Without the pictures, return each record as it appears.
================
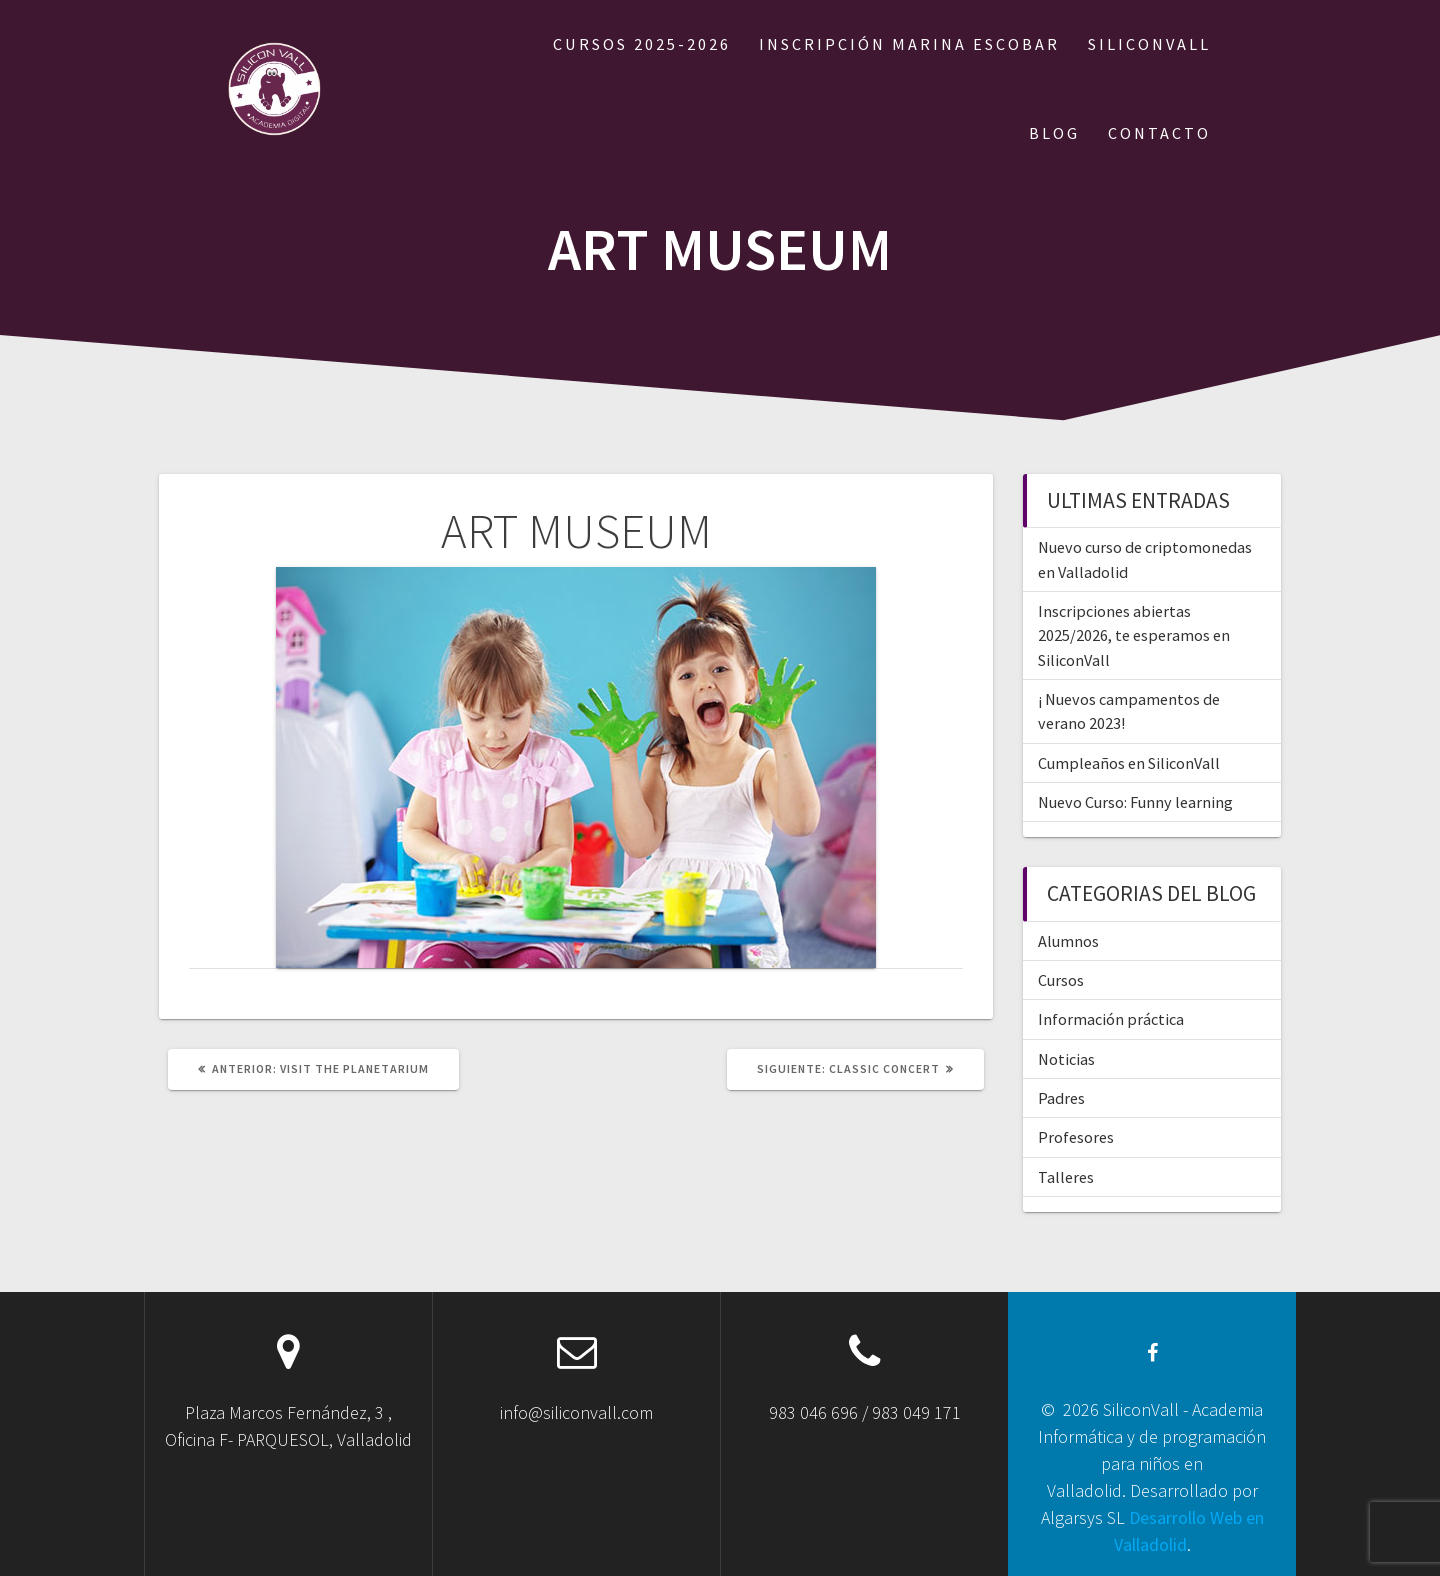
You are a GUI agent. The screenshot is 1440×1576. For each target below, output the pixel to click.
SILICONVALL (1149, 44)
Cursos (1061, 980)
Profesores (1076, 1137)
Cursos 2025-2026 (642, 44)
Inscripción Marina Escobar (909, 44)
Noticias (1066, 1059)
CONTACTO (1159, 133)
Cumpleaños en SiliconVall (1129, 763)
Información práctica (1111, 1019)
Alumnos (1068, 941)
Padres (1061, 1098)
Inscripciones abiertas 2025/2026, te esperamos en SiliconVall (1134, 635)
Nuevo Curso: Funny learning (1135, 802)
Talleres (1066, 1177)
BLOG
================
Worked solution |
You are a GUI agent. The screenshot is 1440×1576. For each target below, output the pixel to click.
SILICONVALL (1149, 44)
Cursos (1061, 980)
Profesores (1076, 1137)
Cursos 2025-2026 (642, 44)
Inscripción Marina Escobar (909, 44)
Noticias (1066, 1059)
CONTACTO (1159, 133)
Cumpleaños en SiliconVall (1129, 763)
Información práctica (1111, 1019)
Alumnos (1068, 941)
Padres (1061, 1098)
Inscripciones abiertas 2025/2026, te esperamos en SiliconVall (1134, 635)
Nuevo Curso: Funny learning (1135, 802)
Talleres (1066, 1177)
BLOG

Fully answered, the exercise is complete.